Hetzner used to have GTX 1080 instances for about $100 a month, no longer though, and I'm lucky to be grandfathered in to about 8 of them.
I told myself a couple years ago that compute will only get cheaper over time. In reality, compute has gotten MORE expensive over time! I cannot match or scale the compute price I locked in a couple years ago with Hetzner. Some of that is the crypto market raising GPU prices, but it is also NVIDIA's licensing making their cheaper cards unavailable in cloud servers...

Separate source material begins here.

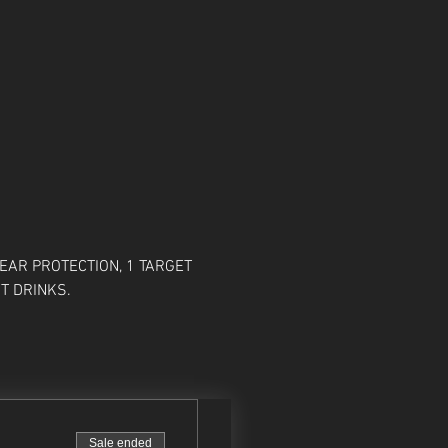
EAR PROTECTION, 1 TARGET 
T DRINKS. 
Sale ended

But I still don't know what it would cost to get something useful out of it. Can you (or anybody who knows about ML) tell me a very very ballpark amount of what costs it incurs to train a model like www.remove.bg that automatically removes background from photos? I'm not trying to build a clone but curios what sort ot financial investment it takes to make such things.

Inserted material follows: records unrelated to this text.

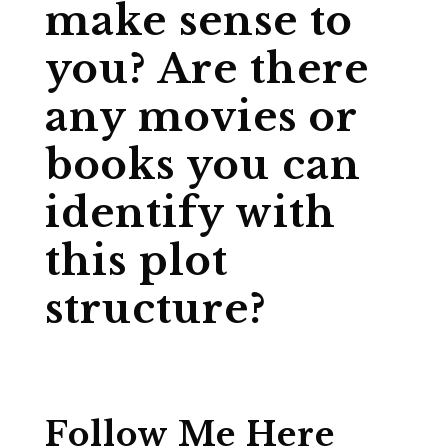
make sense to
you? Are there
any movies or
books you can
identify with
this plot
structure?
Follow Me Here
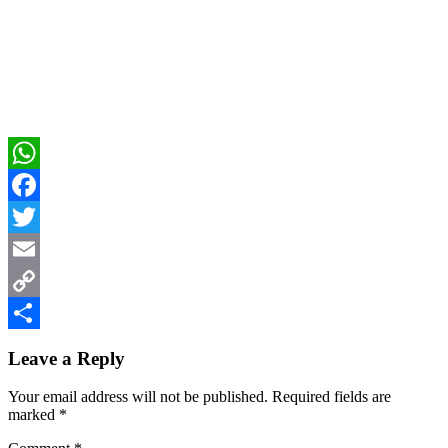
WhatsApp
Facebook
Twitter
Email
Copy
Reader
Link
Share
Leave a Reply
Interactions
Your email address will not be published.
Required fields are
marked
*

Edit: maybe you can get some decent results just with COCO segmentation labels: https://towardsdatascience.com/background-removal-with-deep-...
Sorry if I missed it, but one thing I couldn't find on the website is what legal entity is behind the service. It would be important for me and the organisations I work with to know who we are trusting with our data.

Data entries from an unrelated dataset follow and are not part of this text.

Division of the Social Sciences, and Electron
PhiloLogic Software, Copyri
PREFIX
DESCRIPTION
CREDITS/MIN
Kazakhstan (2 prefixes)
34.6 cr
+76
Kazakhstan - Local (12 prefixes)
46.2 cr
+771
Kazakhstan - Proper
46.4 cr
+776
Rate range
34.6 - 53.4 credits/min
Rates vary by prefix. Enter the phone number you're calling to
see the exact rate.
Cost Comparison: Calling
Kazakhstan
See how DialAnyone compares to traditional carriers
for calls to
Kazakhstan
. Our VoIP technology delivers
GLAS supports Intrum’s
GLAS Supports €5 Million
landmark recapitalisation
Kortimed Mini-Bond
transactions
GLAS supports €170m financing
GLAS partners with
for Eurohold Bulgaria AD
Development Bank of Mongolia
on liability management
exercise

It might even be a legal obligation to have that info on the site depending on which country you are located in (Germany for sure, not sure about others).
Do you support multi-node training? Particularly, can I reserve for example a 64-GPU instance via 8 nodes and perform distributed training?
See the "Are instances within my account connected?" item in the FAQ - https://gpu.land/faq
If you're going to need 64 GPUs I'll have to increase your account limit (currently 16 GPUs per account). Email me at hi@gpu.land
Can you share more stories on data persistence / checkpointing? If I have a job that requires 8 V100 with 3 days, what types of reliability am I looking at?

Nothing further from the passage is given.